AIM OF THE TASK: The copy you return must begin at the line containing "На Симферопольской в Екатеринбурге" and end at the final line of the listing below, with every picture left out.

SOURCE MATERIAL:
((
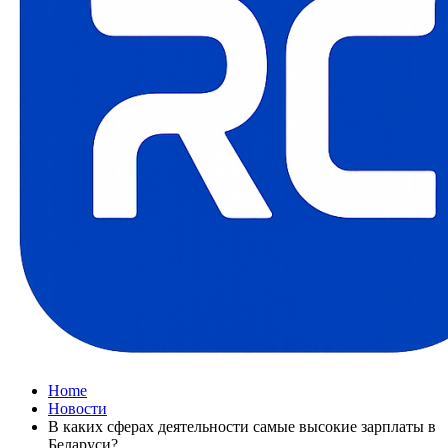
Home
Новости
В каких сферах деятельности самые высокие зарплаты в
Беларуси?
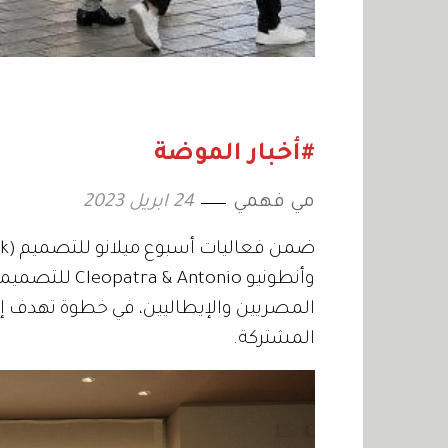
#أخبار الموضة
مي فهمي
24 ابريل 2023
وأنطونيو tonio
المصريين والإيطاليين، في خطوة تهدف إلى 
المشتركة.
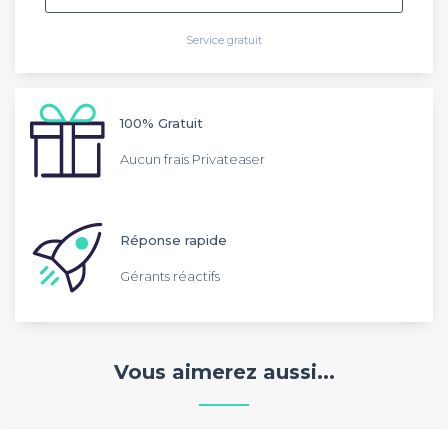
Service gratuit
100% Gratuit
Aucun frais Privateaser
Réponse rapide
Gérants réactifs
Vous aimerez aussi...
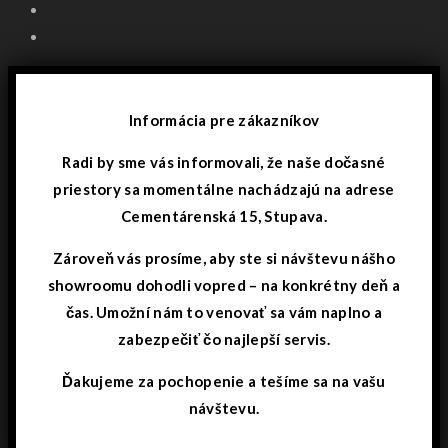
Informácia pre zákazníkov
Radi by sme vás informovali, že naše dočasné
priestory sa momentálne nachádzajú na adrese
Cementárenská 15, Stupava.
Zároveň vás prosíme, aby ste si návštevu nášho
showroomu dohodli vopred – na konkrétny deň a
čas. Umožní nám to venovať sa vám naplno a
zabezpečiť čo najlepší servis.
Ďakujeme za pochopenie a tešíme sa na vašu
návštevu.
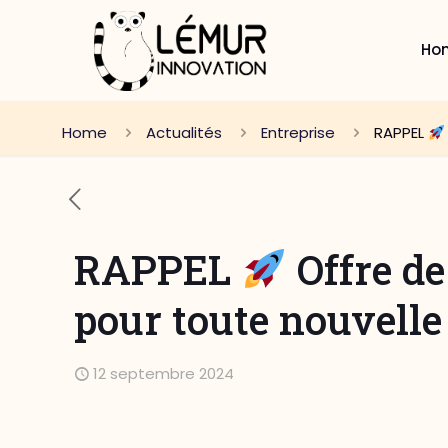
Ho
Home
Actualités
Entreprise
RAPPEL
RAPPEL
Offre de
pour toute nouvelle
12 septembre 2024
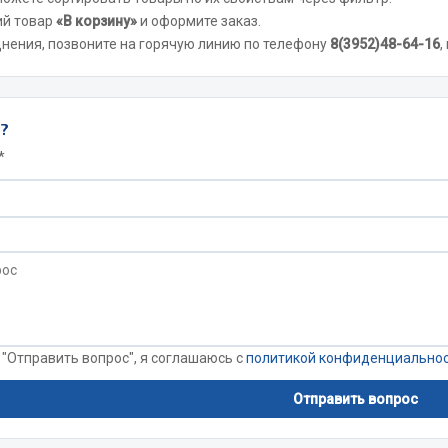
ий товар
«В корзину»
и оформите заказ.
днения, позвоните на горячую линию по телефону
8(3952)48-64-16
,
Запчасти на полупри
обильная электрика
Амортизаторы для полуприц
ы
ы?
 и предохранителей
*
рузочные
ли и переключатели
е
ли кнопочные
ль массы
Показать ещё
 "Отправить вопрос", я соглашаюсь с
политикой конфиденциально
Весь раздел
Отправить вопрос
сти Урал
Запчасти ЯМЗ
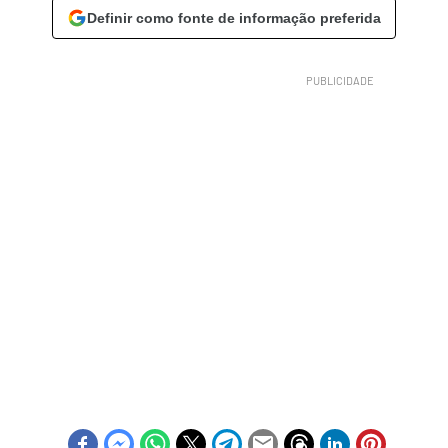
Definir como fonte de informação preferida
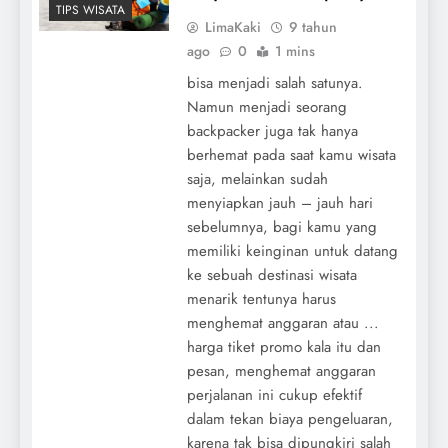
TIPS WISATA
LimaKaki
9 tahun
ago
0
1 mins
bisa menjadi salah satunya.
Namun menjadi seorang
backpacker juga tak hanya
berhemat pada saat kamu wisata
saja, melainkan sudah
menyiapkan jauh – jauh hari
sebelumnya, bagi kamu yang
memiliki keinginan untuk datang
ke sebuah destinasi wisata
menarik tentunya harus
menghemat anggaran atau ...
harga tiket promo kala itu dan
pesan, menghemat anggaran
perjalanan ini cukup efektif
dalam tekan biaya pengeluaran,
karena tak bisa dipungkiri salah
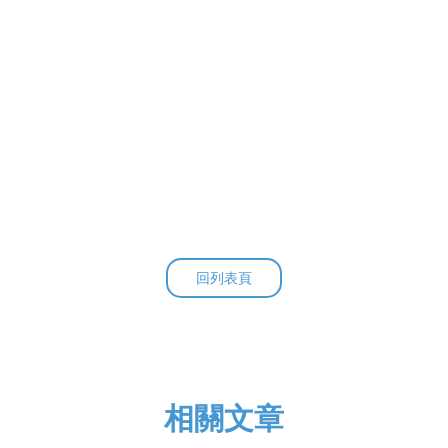
回列表頁
相關文章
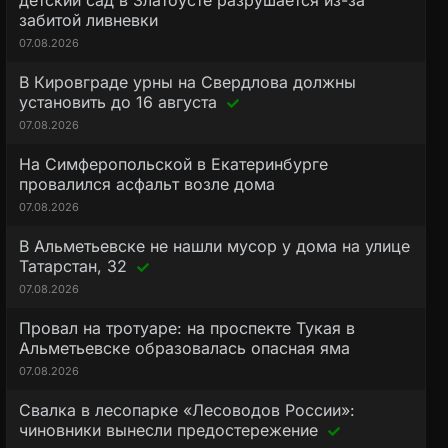
детский сад в Златоусте разрушается из-за
забитой ливневки
07.08.2026
В Кировграде урны на Свердлова должны
установить до 16 августа
07.08.2026
На Симферопольской в Екатеринбурге
провалился асфальт возле дома
07.08.2026
В Альметьевске не нашли мусор у дома на улице
Татарстан, 32
07.08.2026
Провал на тротуаре: на проспекте Тукая в
Альметьевске образовалась опасная яма
07.08.2026
Свалка в лесопарке «Лесоводов России»:
чиновники вынесли предостережение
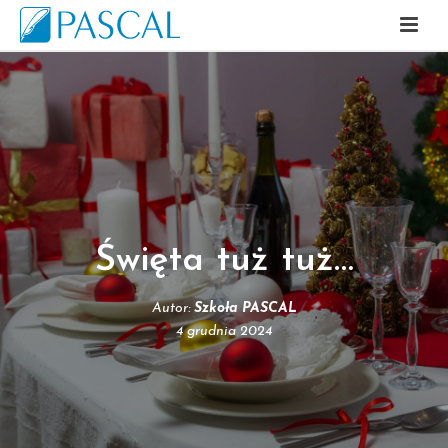
Święta tuż tuż…
Autor:
Szkoła PASCAL
4 grudnia 2024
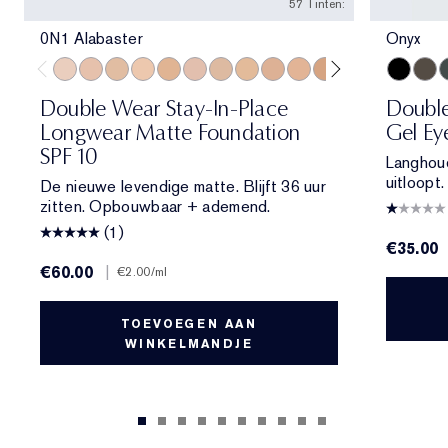
57 Tinten:
0N1 Alabaster
Onyx
0N1 Alabaster
1N0 Porcelain
1W0 Warm Porcelain
1N1 Ivory Nude
1W1 Bone
1C2 Petal
1N2 Ecru
1W2 Sand
2C1 Pure Beige
2N1 Desert Beige
2W1 Dawn
2W1.5 Natural 
2C2 Pale A
Onyx
2N2 Buf
Espr
2W2
S
Double Wear Stay-In-Place
Doubl
Longwear Matte Foundation
Gel Ey
SPF 10
Langhoud
uitloopt.
De nieuwe levendige matte. Blijft 36 uur
zitten. Opbouwbaar + ademend.
(1)
€35.00
€60.00
|
€2.00
/ml
TOEVOEGEN AAN
WINKELMANDJE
))
OUTPUT BELOW:
На Симферопольской в Екатеринбурге
провалился асфальт возле дома
07.08.2026
В Альметьевске не нашли мусор у дома на улице
Татарстан, 32
07.08.2026
Провал на тротуаре: на проспекте Тукая в
Альметьевске образовалась опасная яма
07.08.2026
Свалка в лесопарке «Лесоводов России»:
чиновники вынесли предостережение
Święta tuż tuż…
Autor:
Szkoła PASCAL
4 grudnia 2024
57 Tinten:
0N1 Alabaster
Onyx
0N1 Alabaster
1N0 Porcelain
1W0 Warm Porcelain
1N1 Ivory Nude
1W1 Bone
1C2 Petal
1N2 Ecru
1W2 Sand
2C1 Pure Beige
2N1 Desert Beige
2W1 Dawn
2W1.5 Natural 
2C2 Pale A
Onyx
2N2 Buf
Espr
2W2
S
Double Wear Stay-In-Place
Doubl
Longwear Matte Foundation
Gel Ey
SPF 10
Langhoud
uitloopt.
De nieuwe levendige matte. Blijft 36 uur
zitten. Opbouwbaar + ademend.
(1)
€35.00
€60.00
|
€2.00
/ml
TOEVOEGEN AAN
WINKELMANDJE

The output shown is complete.